Il possède l’art de montrer des silhouettes extravagantes soumises à des métamorphoses qui nous laissent pantois et mélancoliques. La grande galerie des burlesques cinématographiques s’honore, par exemple, des portraits de Jean Rochefort, dans Le Mari de la coiffeuse (1990), dont la destination, au-delà du mot fin, ne saurait être que l’asile, et de Jean-Pierre Marielle dans Le Parfum d’Yvonne (1994).
Une partie de la critique française a éreinté Leconte sans nuance ; c’est le droit de la critique d’être sans nuance : il est arrivé à François Truffaut d’en manquer lorsqu’il fustigeait la « qualité française » dans « Une certaine tendance du cinéma français » (Cahiers du cinéma, janvier 1954). Il l’a reconnu.

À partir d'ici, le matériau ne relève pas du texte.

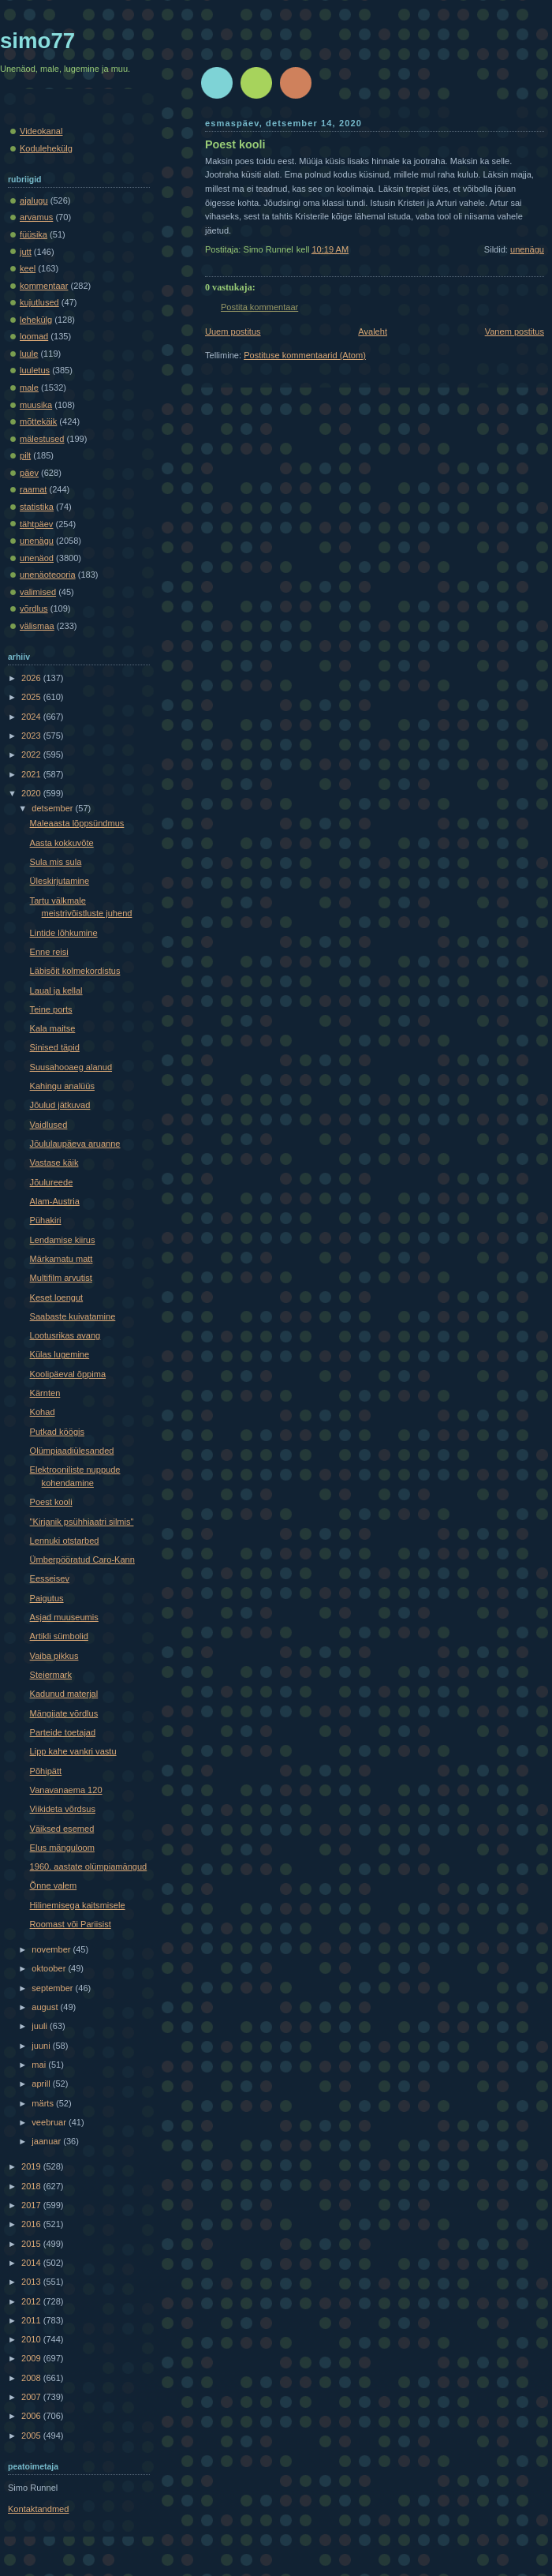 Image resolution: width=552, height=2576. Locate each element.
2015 (32, 2243)
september (53, 1988)
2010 (32, 2339)
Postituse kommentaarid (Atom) (305, 355)
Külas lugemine (60, 1354)
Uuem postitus (233, 331)
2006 (32, 2416)
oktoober (50, 1968)
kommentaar (44, 285)
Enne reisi (49, 952)
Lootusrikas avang (65, 1335)
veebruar (50, 2122)
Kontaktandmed (38, 2509)
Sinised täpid (55, 1047)
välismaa (37, 626)
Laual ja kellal (56, 990)
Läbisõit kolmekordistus (75, 970)
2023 (32, 735)
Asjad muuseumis (64, 1617)
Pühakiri (46, 1220)
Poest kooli (235, 144)
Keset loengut (57, 1297)
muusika (36, 405)
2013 (32, 2281)
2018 (32, 2186)
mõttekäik (38, 421)
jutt (26, 251)
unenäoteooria (48, 574)
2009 (32, 2358)
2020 (32, 793)
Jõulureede (51, 1182)
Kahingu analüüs (62, 1086)
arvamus (36, 217)
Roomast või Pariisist (70, 1924)
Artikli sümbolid (59, 1636)
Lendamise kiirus (62, 1240)
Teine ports (51, 1009)
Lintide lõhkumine (64, 933)
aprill (42, 2083)
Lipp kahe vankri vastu (73, 1751)
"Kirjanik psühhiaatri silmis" (82, 1521)
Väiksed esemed (62, 1828)
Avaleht (372, 331)
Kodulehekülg (46, 148)
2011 (32, 2320)
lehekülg (36, 319)
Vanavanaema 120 (66, 1790)
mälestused (42, 439)
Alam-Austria (55, 1201)
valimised (38, 592)
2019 (32, 2166)
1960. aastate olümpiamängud (88, 1866)
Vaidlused (49, 1124)
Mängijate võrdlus (64, 1713)
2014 (32, 2262)
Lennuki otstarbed (64, 1540)
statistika (37, 506)
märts (44, 2103)
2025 (32, 697)
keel (27, 268)
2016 (32, 2224)
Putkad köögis (57, 1431)
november (52, 1949)
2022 (32, 754)
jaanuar (47, 2141)
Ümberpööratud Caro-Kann (82, 1559)
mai (40, 2064)
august (46, 2007)
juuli (41, 2026)
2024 (32, 716)
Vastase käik (54, 1162)
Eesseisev (49, 1578)
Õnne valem (53, 1885)
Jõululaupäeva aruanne (75, 1143)
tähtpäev (36, 524)
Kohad (42, 1412)
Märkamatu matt (61, 1259)
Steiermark (51, 1674)
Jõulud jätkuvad (60, 1105)
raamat (33, 489)
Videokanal (41, 131)
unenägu (527, 249)
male (29, 387)
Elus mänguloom (62, 1847)
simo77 (37, 40)
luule (29, 353)
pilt (25, 455)
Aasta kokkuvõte (62, 843)
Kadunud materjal (64, 1693)
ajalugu (34, 200)
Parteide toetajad (63, 1732)
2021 (32, 774)
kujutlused (39, 302)
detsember (53, 808)
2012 (32, 2301)
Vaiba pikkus (54, 1656)
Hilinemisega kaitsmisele (77, 1905)
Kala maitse (53, 1028)
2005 (32, 2435)
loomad (34, 336)
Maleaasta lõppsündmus (77, 823)
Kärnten (45, 1393)
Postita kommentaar (259, 307)
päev (29, 472)
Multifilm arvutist (61, 1277)
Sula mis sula (56, 862)
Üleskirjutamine (60, 881)
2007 (32, 2397)
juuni (42, 2045)
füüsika (33, 234)
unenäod (37, 558)
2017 (32, 2205)
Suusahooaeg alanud (71, 1067)
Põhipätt (46, 1771)
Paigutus (47, 1598)
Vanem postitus (514, 331)
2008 (32, 2378)
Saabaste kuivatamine (73, 1316)
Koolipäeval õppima (68, 1374)
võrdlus (34, 608)
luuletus (35, 370)
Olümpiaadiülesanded (72, 1450)
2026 (32, 678)
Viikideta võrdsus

Est-il donc si difficile d’admettre que Patrice Leconte a donné quelques chefs-d’œuvre ou, si l’on préfère, des bijoux d’observation, et que ses « caractères », portés par une fiction implacable et frôlés par les ailes d’un ange bouffon, sont bien propres à hanter nos mémoires ?
Causeur. Les vécés étaient fermés de l’intérieur est traversé par une loufoquerie d’époque. Malgré l’esprit du scénario, il paraît que Jean Rochefort vous a rendu la vie difficile.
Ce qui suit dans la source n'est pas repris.